|© Dot Connector Magazine|
By Laura Knight-Jadczyk
This article was first published in The Dot Connector Magazine, official publication of Sott.net.
When you think of Halloween, what is the first image that comes to mind? I took a little informal poll among my friends, family and associates. Guess what image came in first? Jack-o-lanterns! Bet you thought I was going to say "witches". Well, I sure thought it would be witches, but they only came in a close second!..
When I think of Halloween, I think of grade-school art projects where we cut out silhouettes of witches to paste onto large yellow moons made of construction paper. The witch was always on a broom with her black dress flying in the wind, accompanied by a black cat sitting on the back of the broom. I wondered even then how the cat managed to stay on and why anybody would think that straddling a broomstick as a seat would be even remotely comfortable.

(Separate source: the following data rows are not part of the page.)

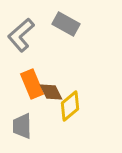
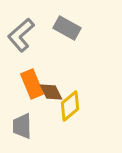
gray rectangle: moved 1 px right, 4 px down
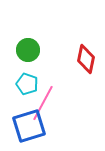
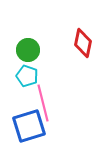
red diamond: moved 3 px left, 16 px up
cyan pentagon: moved 8 px up
pink line: rotated 42 degrees counterclockwise
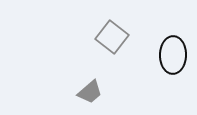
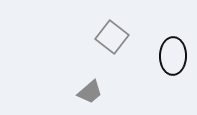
black ellipse: moved 1 px down
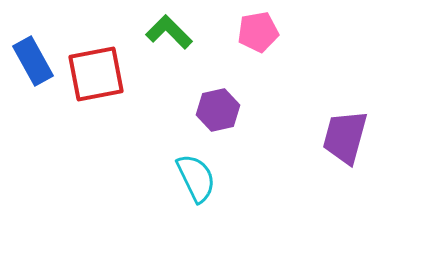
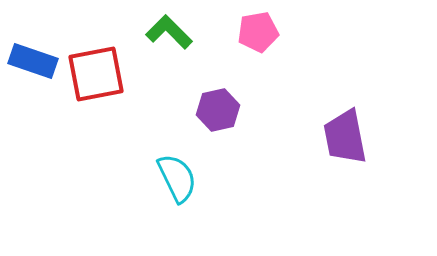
blue rectangle: rotated 42 degrees counterclockwise
purple trapezoid: rotated 26 degrees counterclockwise
cyan semicircle: moved 19 px left
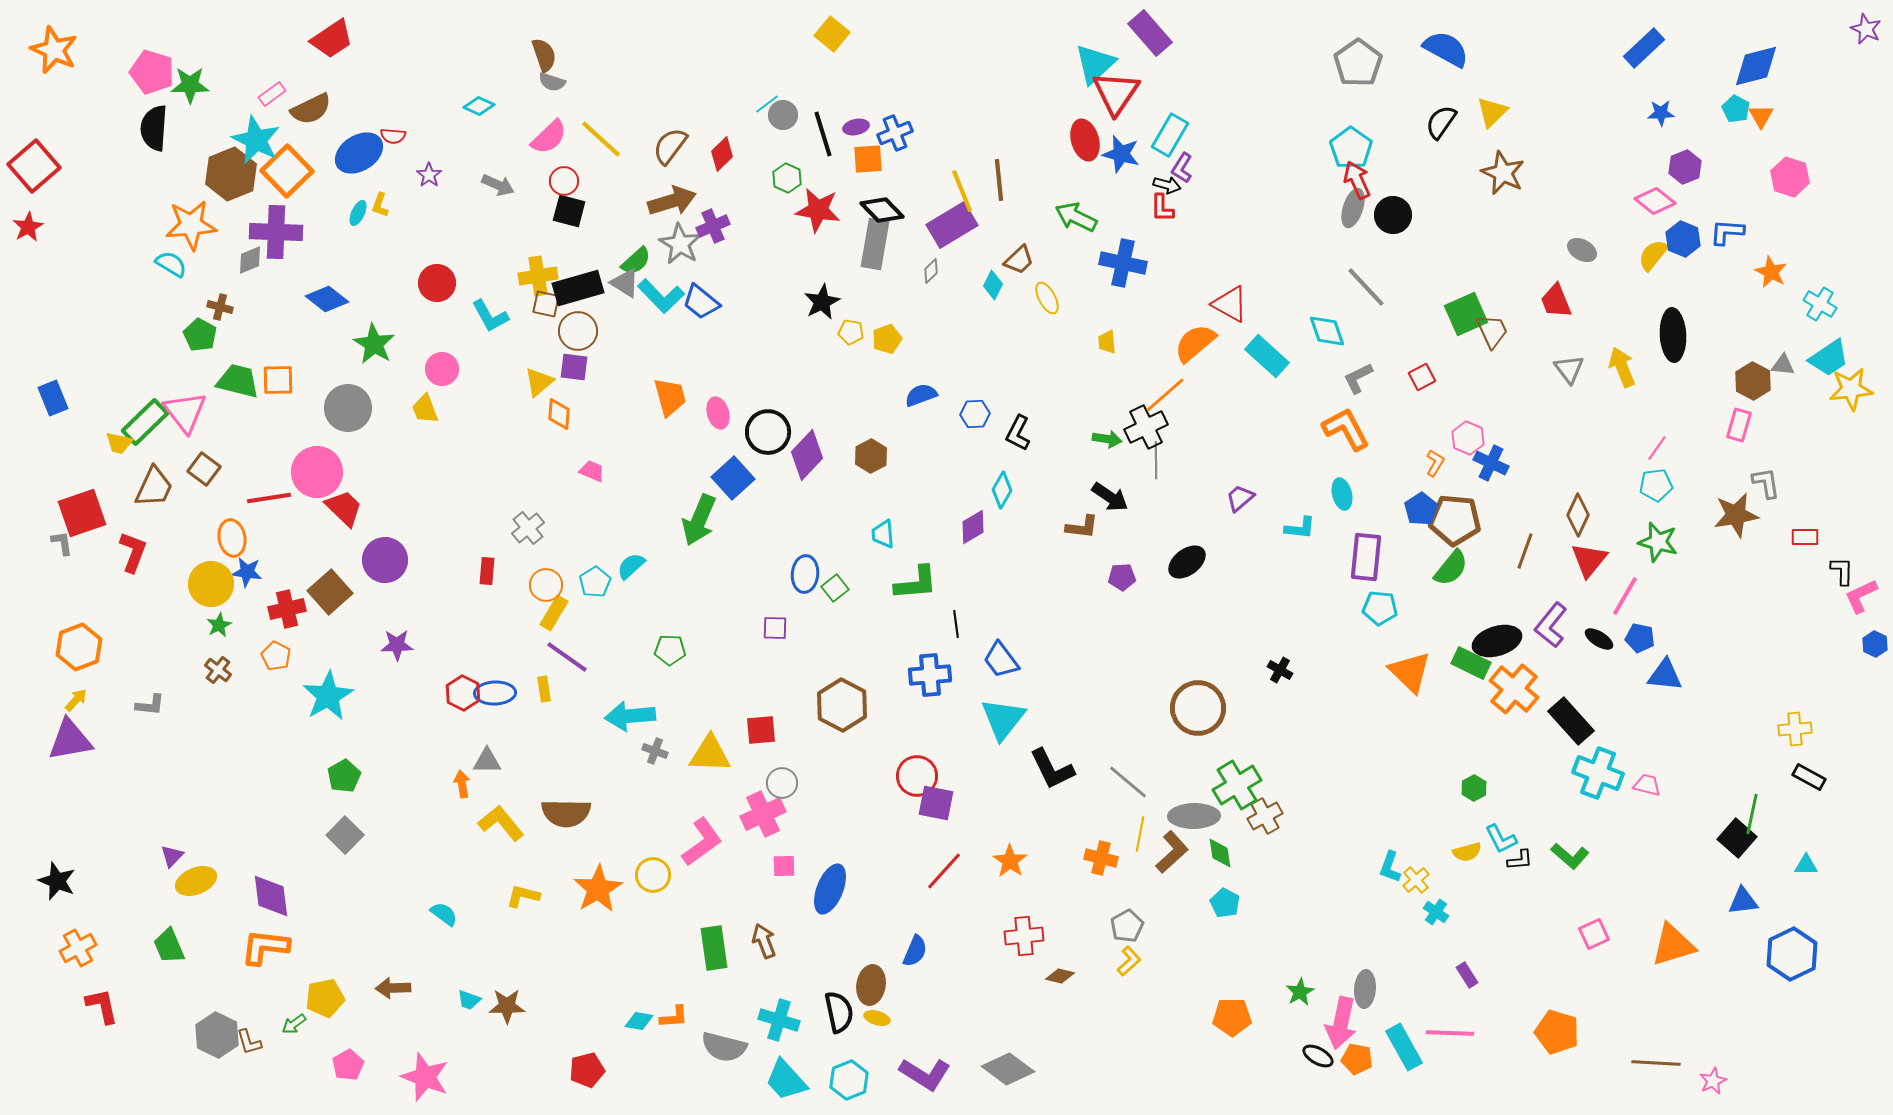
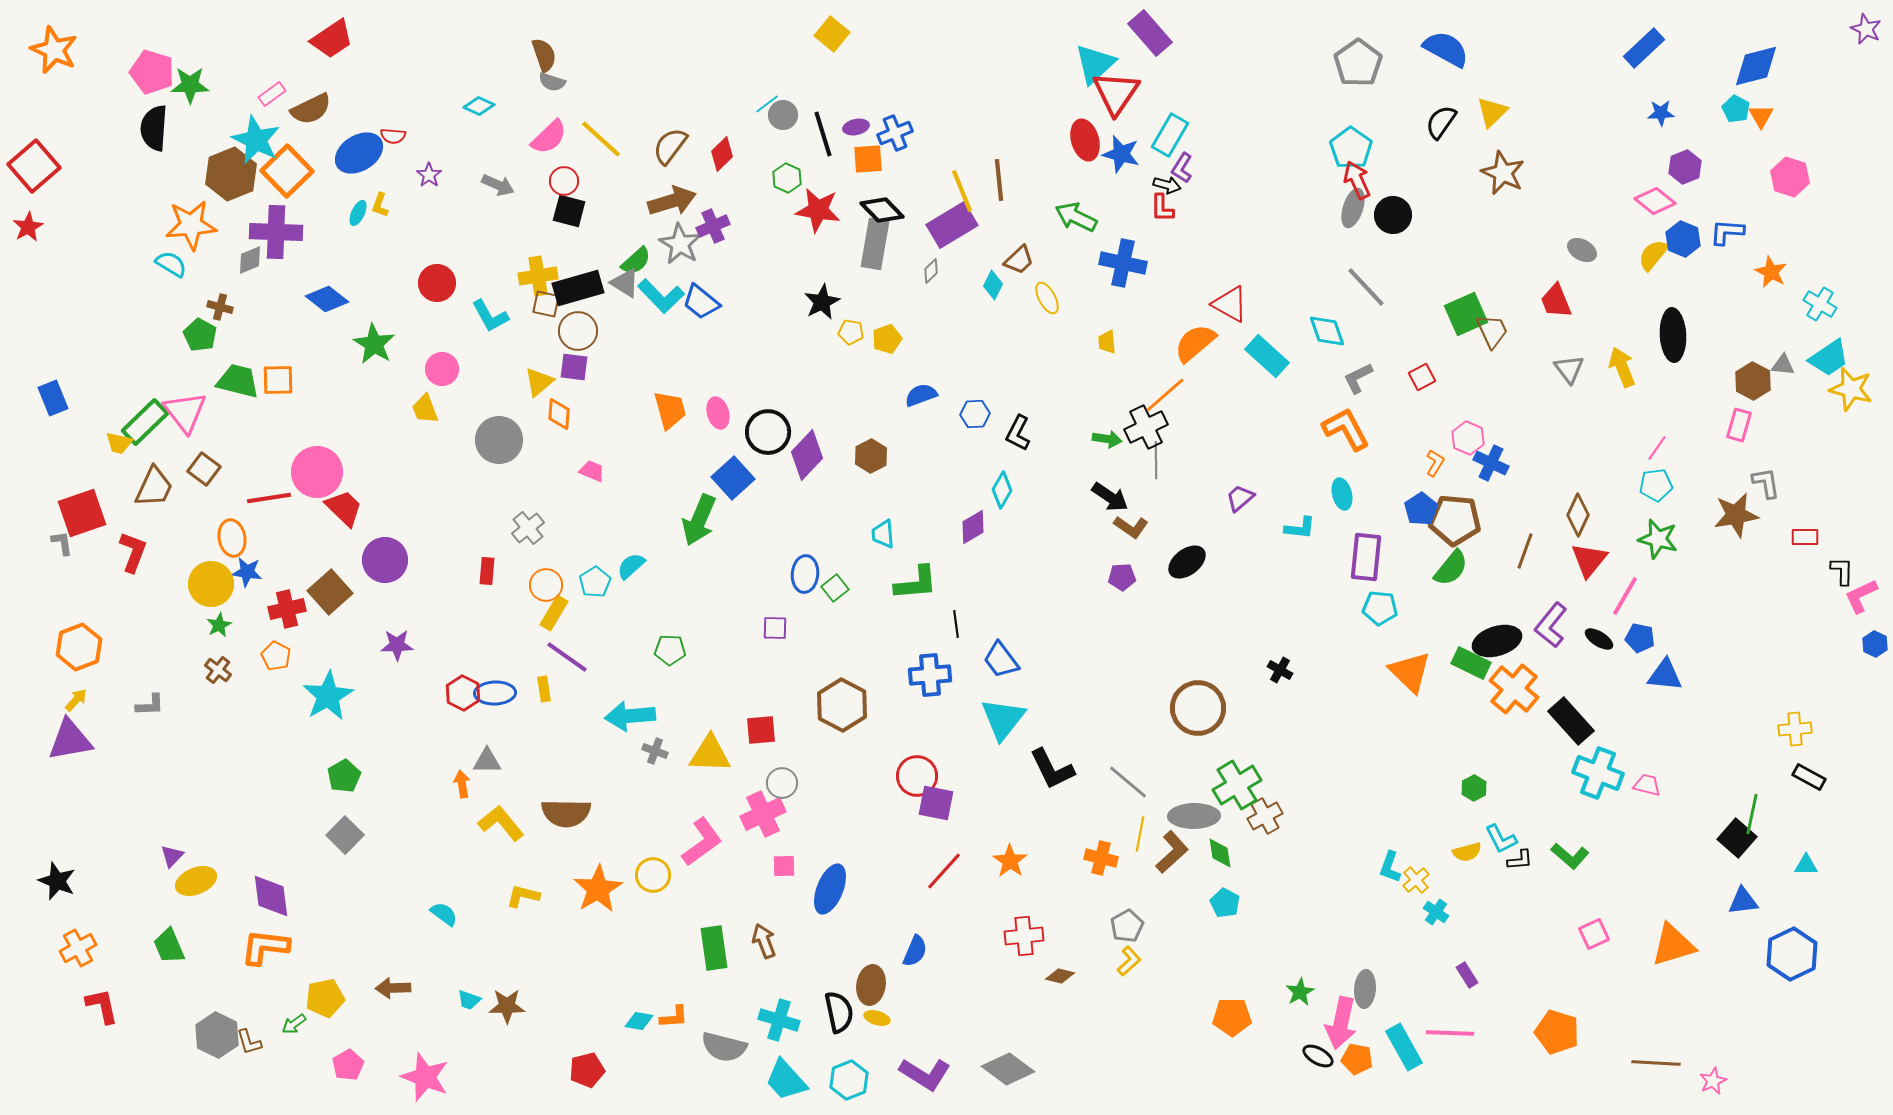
yellow star at (1851, 389): rotated 21 degrees clockwise
orange trapezoid at (670, 397): moved 13 px down
gray circle at (348, 408): moved 151 px right, 32 px down
brown L-shape at (1082, 527): moved 49 px right; rotated 28 degrees clockwise
green star at (1658, 542): moved 3 px up
gray L-shape at (150, 705): rotated 8 degrees counterclockwise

But, there you have it: in a significant way, Halloween is associated with witches, evil women who consort with the devil and do evil things like caging lost children to fatten them up and eat them, giving poisoned apples and setting up spinning wheels to poison abandoned or hapless princesses who are only looking for true love.
The word 'witch' comes to us from the Old English wicca, which was a masculine word meaning 'wizard'. The feminine version was wicce, pronounced 'witch'. This came from Middle High German wicken , which meant to 'bewitch', and even older, from Old High German wīh which meant 'holy'. The dictionary tells us that a witch is someone who has malignant supernatural powers and practices spell casting with the aid of a devil or familiar. It also refers to an ugly old woman, or a beautiful young woman. The word 'witch' is an epithet for any woman who isn't inclined to be a doormat, flung to the floor by any individual who wants her to be subject to his or her will. Last of all, a witch is a practitioner of Wicca.

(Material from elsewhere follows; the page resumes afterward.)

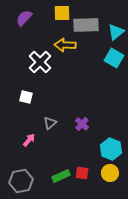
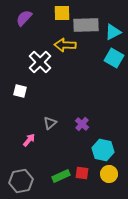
cyan triangle: moved 3 px left; rotated 12 degrees clockwise
white square: moved 6 px left, 6 px up
cyan hexagon: moved 8 px left, 1 px down; rotated 10 degrees counterclockwise
yellow circle: moved 1 px left, 1 px down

Wicca is a British construct created by an amateur anthropologist named Gerald Gardner who claimed to have had many interesting encounters and experiences with the occult and paranormal throughout his life. At one point, he claimed to have doctoral degrees from the Universities of Singapore and Toulouse, which was a lie. He claimed that he was initiated into a New Forest coven of witches which was the survival of a pre-Christian pagan witch cult. This alleged ancient coven has been shown by subsequent research to have been formed in the early 20th century and its ideas were based mainly on folk magic and the theories of Margaret Murray, so again, his honesty is rather suspect.

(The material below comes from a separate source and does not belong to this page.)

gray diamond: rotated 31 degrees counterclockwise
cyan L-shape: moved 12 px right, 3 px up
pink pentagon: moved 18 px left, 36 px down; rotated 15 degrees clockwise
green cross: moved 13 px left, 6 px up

Gardner incorporated elements from Freemasonry, ceremonial magic, and the imaginings of Aleister Crowley and others. Most of what one sees when carefully examining these elements that combined to form modern Wicca bears no relationship whatsoever to the ancient religions as they can be discerned by deep study. Rather, these elements are likely more influenced by taking the descriptions of the persecutors of witches during the Inquisition as a guideline, instead of realizing that they were the defamatory falsifications of psychopaths. It is more likely that those accused of witchcraft during the witch persecutions were following beliefs akin to those of the Cathars - dualism - or even more ancient dualistic concepts. They also likely employed ancient knowledge handed down from Paleolithic shamanic systems which had little to nothing to do with 'ceremonial magic', spells or a 'liberal code of morality'. Unfortunately, neither Gardner nor Crowley had access to modern scientific archaeological studies from which one can actually infer something about the abilities, beliefs and practices of our truly remarkable ancestors.